LOC vs ILOC in Pandas: Difference Between LOC and ILOC in Pandas

Q: How can we add rows of Pandas DataFrame?

To insert rows in the DataFrame, we can use the loc, iloc, and ix commands. 1. The loc is mostly used for our index's labels. It may be understood as when we insert in loc 4, which indicates we are seeking for DataFrame entries with an index of 4. 2. The iloc is mostly used to find locations in the index. It's as if we insert in iloc 4, which indicates we're searching for DataFrame entries that are present at index 4. 3. The ix case is complicated because we pass a label to ix if the index is integer-based. The ix 4 indicates that we are searching the DataFrame for values with an index of 4.

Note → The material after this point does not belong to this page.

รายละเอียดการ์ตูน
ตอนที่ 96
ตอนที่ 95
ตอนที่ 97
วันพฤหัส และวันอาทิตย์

Q: What is reindexing in the context of Pandas in Python?

A DataFrame's row and column labels get altered when we reindex it. The term 'reindex' refers to the process of aligning data to a specific set of labels along a single axis. In Pandas, reindexing can be used to alter the index of a DataFrame's rows and columns. Many index data structures connected with many pandas series or pandas DataFrame can be utilized with indexes.

Q: What are some data operations in Pandas?

There are several important data operations for DataFrame in Pandas, which are as follows: 1. Selection of rows and columns - By passing the names of the rows and columns, we can select any row and column in the DataFrame. It becomes one-dimensional and is regarded as a series when you pick it from the DataFrame. 2. Data Filtering - By using some of the boolean expressions in DataFrame, we can filter the data. 3. Null Values - When no data is given to the items, they receive a Null value. There can be no values in the different columns, which are generally represented as NaN.

Loc and iloc in Pandas

A common cause of confusion among new Python developers is loc vs. iloc. They both seem highly similar and perform similar tasks. So this can puzzle any student.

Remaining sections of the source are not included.